Former ABQ Mayor Marty Chavez has made a decision about seeking the Democratic nomination for the ABQ US House seat. And the decision is...drum roll, please....he will enter the contest.

TV news has been working the story, but Chavez is not going on the record yet. We confirmed the entry from multiple Alligators. They say he may indicate a candidacy by the end of the month so he can begin raising money July 1. But whenever he goes, Marty is going.

(We kicked the race around with KRQE-TV's Katie Kim.)

The Chavez entry means he will face his longtime rival, State Senator and former ABQ City Councilor Eric Griego. He has already entered the contest to replace Dem Rep. Martin Heinrich who is vacating the seat to run for Senate.

Chavez vs. Griego? Someone keep those guys out of that very dry bosque. The two of them going at it is enough to spark a fire.

We don't see Diane Denish relishing the opportunity to get between Griego and Chavez. We could be out on the limb, but we think her chances of joining this fray just went down.

Who else will dive in? Stay tuned.


Just a friendly reminder to our friends who want to slash federal spending in our state:

In FY 2009, New Mexico ranked fifth in terms of per capita federal spending. That year, the federal government spent $27.4 billion in the state. New Mexico’s gross domestic product that year was $70 billion.
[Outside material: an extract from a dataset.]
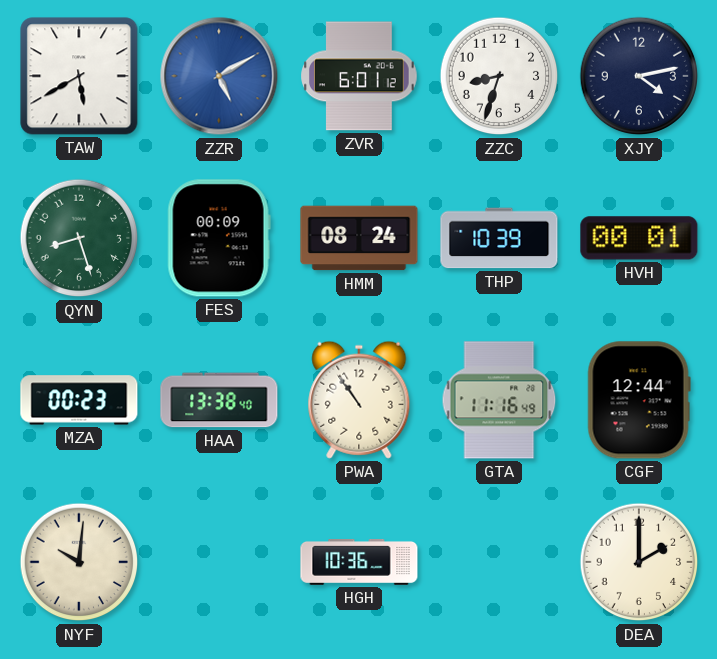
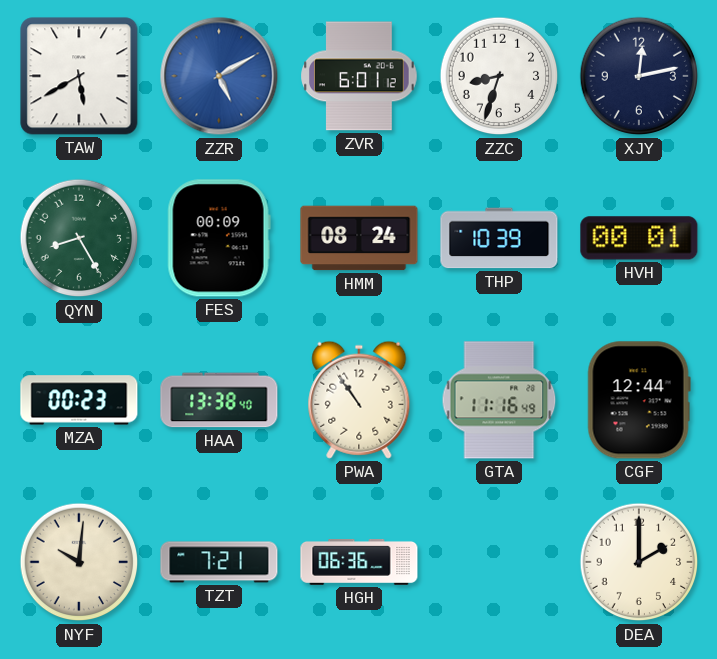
XJY: 4:13 -> 12:13
QYN: 8:27 -> 8:25
TZT: none -> 7:21
HGH: 10:36 -> 06:36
Our private sector here is deeply dependent on the spin off from the Federal cash influx. You start cutting that money in a tiny populated state of two million and you will drive private enterprise here even deeper into the gutter.Nearly 40 percent of the state's economy comes from the federal government in one form or another--jobs, transfer payments etc.

We can protect and enhance our federal dollars and encourage and expand a robust private sector. The two are not mutually exclusive.


Since there's been Alligator talk that interim Bernalillo County Manager Tim Zdunek has a shot at being named as permanent manager by the county commission, we asked one of our county Gators to give us his background as we begin monitoring the selection process:

Tom Zdunek (Zah-DUN-nek)joined the county in 2002 as director of the Facility and Fleet Management Department. In 2008, Tom was promoted to deputy county manager of the county’s Public Works Division, a position he held until the county commission this year asked him to take the reigns as interim county manager. Tom’s professional experience includes over 30 years as a manager and executive administrator in the private sector. In 1970, he joined Mountain Bell in Albuquerque as a technician and manager. Tom concluded his career in telecommunications as a field operations director for Qwest in 2002. He has a Master of Business Administration degree. Tom resides in Albuquerque with his wife, Janet. They have been married for nearly 40 years and have two daughters, Brenda and Lori of Albuquerque, and five granddaughters.

Okay, now that we can pronounce his name, Zdunek is on the watch list


Roll Call in DC reports that GOP US Senate candidate Heather Wilson is staffing up:

Wilson has hired Todd Harris as general consultant to her campaign for the state’s open Senate seat. Harris was a top adviser to Sen. Marco Rubio (R-Fla.) in his campaign last year. Wilson has also hired pollster Glen Bolger of Public Opinion Strategies, and Steve Meyers will be her fundraising direct mail consultant. Wilson previously announced Bryce Dustman will serve as campaign manager.


Here's an interesting email on that far-in-the-future 2014 race for Governor:

Joe, your blog began the early discussion this week of potential Democratic challengers to Governor Martinez in 2014. I would keep an eye out for U.S. Attorney Ken Gonzales for any number of positions including a 2014 race. He wasn't on many radar screens for the U.S. attorney job and hasn't been included among the usual suspects for the U.S. House or Senate seats but his potential is worth watching. He could be a troubling match-up for the Governor.

And Gonzales does have northern New Mexico roots. And the Democrats are sorely in need of fresh Hispanic faces. And younger ones. Gonzales is 47.

We'll keep an eye out even as the other one is drawn to the cool waters of the pool in this Summer of 2011.